Subscribe registers a callback and returns an unsubscribe function. Calling the returned unsubscribe multiple times is safe (idempotent).

type EventType

type EventType string

EventType identifies a task lifecycle event.

const (
	EventTaskCreated     EventType = "task.created"
	EventTaskDispatched  EventType = "task.dispatched"
	EventTaskRunning     EventType = "task.running"
	EventTaskCompleted   EventType = "task.completed"
	EventTaskFailed      EventType = "task.failed"
	EventTaskFailedCrash EventType = "task.failed_crash"
	EventTaskRetrying    EventType = "task.retrying"
	EventTaskCancelled   EventType = "task.cancelled"
)

type GateDecision

type GateDecision struct {
	Accept bool   `json:"accept"`
	Reason string `json:"reason"` // "pass", "empty_output", "rate_limit_error", "thrashing"
	Retry  bool   `json:"retry"`  // if !Accept && Retry → status retrying, re-dispatch
}

GateDecision is the result of a quality gate evaluation.

type LoomEngine

type LoomEngine struct {
	// contains filtered or unexported fields
}

LoomEngine is the central task mediator.
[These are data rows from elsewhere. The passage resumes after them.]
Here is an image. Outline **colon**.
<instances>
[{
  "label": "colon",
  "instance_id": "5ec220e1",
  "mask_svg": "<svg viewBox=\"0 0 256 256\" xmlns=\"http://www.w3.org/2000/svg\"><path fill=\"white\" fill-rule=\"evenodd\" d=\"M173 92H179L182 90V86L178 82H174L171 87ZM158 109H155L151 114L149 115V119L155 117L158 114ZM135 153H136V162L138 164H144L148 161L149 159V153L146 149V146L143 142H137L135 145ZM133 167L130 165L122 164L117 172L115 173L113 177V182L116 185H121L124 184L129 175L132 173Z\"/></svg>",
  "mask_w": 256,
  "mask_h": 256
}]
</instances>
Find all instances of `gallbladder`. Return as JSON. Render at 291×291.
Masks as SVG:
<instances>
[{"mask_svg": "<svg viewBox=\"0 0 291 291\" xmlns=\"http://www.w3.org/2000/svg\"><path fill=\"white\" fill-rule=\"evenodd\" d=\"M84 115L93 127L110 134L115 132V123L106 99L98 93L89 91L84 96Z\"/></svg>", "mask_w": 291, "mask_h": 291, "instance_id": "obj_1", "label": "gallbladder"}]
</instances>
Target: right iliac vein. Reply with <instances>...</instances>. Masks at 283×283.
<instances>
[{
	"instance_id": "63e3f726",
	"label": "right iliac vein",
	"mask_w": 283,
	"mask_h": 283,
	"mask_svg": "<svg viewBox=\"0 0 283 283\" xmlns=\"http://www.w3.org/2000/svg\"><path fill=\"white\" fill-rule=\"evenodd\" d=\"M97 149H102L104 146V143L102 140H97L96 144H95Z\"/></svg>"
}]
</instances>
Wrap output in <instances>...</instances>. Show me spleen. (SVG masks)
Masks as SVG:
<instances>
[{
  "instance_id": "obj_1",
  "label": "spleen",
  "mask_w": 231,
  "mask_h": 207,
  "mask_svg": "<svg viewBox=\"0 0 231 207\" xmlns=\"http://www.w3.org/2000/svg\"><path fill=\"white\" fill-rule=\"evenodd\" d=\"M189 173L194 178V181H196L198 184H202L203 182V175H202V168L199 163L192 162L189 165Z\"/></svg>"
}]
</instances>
All tool handler work flows through LoomEngine which owns task creation, dispatch, execution, persistence, and delivery.

func New

func New(store *TaskStore, opts ...Option) *LoomEngine

New creates a LoomEngine with the given store and options. Dep fields (logger, clock, idGen, meter) are initialised to their noop/system defaults before Options are applied so callers that omit an option get a safe default. EventBus is created AFTER options so it receives the final (possibly injected) logger.

func NewEngine

func NewEngine(db *sql.DB, engineName string, opts ...Option) (*LoomEngine, error)

NewEngine constructs a LoomEngine from a raw *sql.DB. It creates a TaskStore internally and returns the engine. This is the v0.1.0-aligned constructor from spec FR-6 — New(store, opts) remains for backwards compatibility with aimux call sites and will be removed during Phase 3 atomic migration.
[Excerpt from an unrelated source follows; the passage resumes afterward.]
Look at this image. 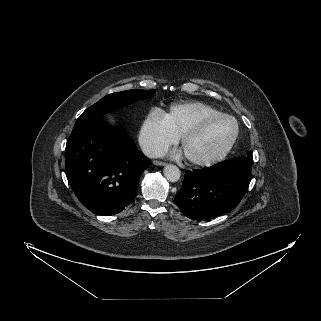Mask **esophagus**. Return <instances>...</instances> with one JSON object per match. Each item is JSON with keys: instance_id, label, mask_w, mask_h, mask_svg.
I'll return each mask as SVG.
<instances>
[{"instance_id": "34e87169", "label": "esophagus", "mask_w": 321, "mask_h": 321, "mask_svg": "<svg viewBox=\"0 0 321 321\" xmlns=\"http://www.w3.org/2000/svg\"><path fill=\"white\" fill-rule=\"evenodd\" d=\"M153 163H154L155 165H157V166H164V165H166L165 162L157 161V160L153 161Z\"/></svg>"}]
</instances>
engineName identifies the owning daemon for per-daemon task scoping (AIMUX-10). It must not be empty; NewEngine returns an error if it is.

func (*LoomEngine) Cancel

func (l *LoomEngine) Cancel(taskID string) error

Cancel requests cancellation of a running task.

func (*LoomEngine) CancelAllForProject

func (l *LoomEngine) CancelAllForProject(projectID string) (int, error)
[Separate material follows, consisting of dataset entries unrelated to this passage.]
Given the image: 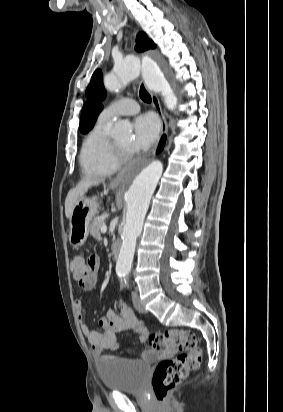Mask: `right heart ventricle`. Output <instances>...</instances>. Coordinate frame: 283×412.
Returning <instances> with one entry per match:
<instances>
[{
    "instance_id": "1",
    "label": "right heart ventricle",
    "mask_w": 283,
    "mask_h": 412,
    "mask_svg": "<svg viewBox=\"0 0 283 412\" xmlns=\"http://www.w3.org/2000/svg\"><path fill=\"white\" fill-rule=\"evenodd\" d=\"M107 122L98 120L85 137L79 155L81 172L86 177L109 176L120 167L106 133Z\"/></svg>"
}]
</instances>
CancelAllForProject cancels all running tasks for the given project. Returns the number of tasks signaled for cancellation. Tasks that are not currently running (pending, completed, failed, already cancelled) are not affected. Per US9: used by engram to cancel all work for a disconnecting project.

func (*LoomEngine) Close added in v0.1.1

func (l *LoomEngine) Close(ctx context.Context) error

Close signals engine shutdown and waits for all in-flight dispatch goroutines to complete (or ctx to expire). Callers MUST invoke Close before closing the underlying *sql.DB to prevent write-after-close races. Close is idempotent: subsequent invocations return nil immediately.

After Close returns, Submit will reject new tasks with ErrEngineClosed. In-flight dispatch goroutines already running continue until they finish naturally. ctx is used only as a deadline on how long Close will wait for them — it does NOT cancel the tasks themselves. Use Cancel or CancelAllForProject before Close if you need to abort in-flight work.

func (*LoomEngine) Count added in v0.2.0

func (e *LoomEngine) Count(filter TaskFilter) (int, error)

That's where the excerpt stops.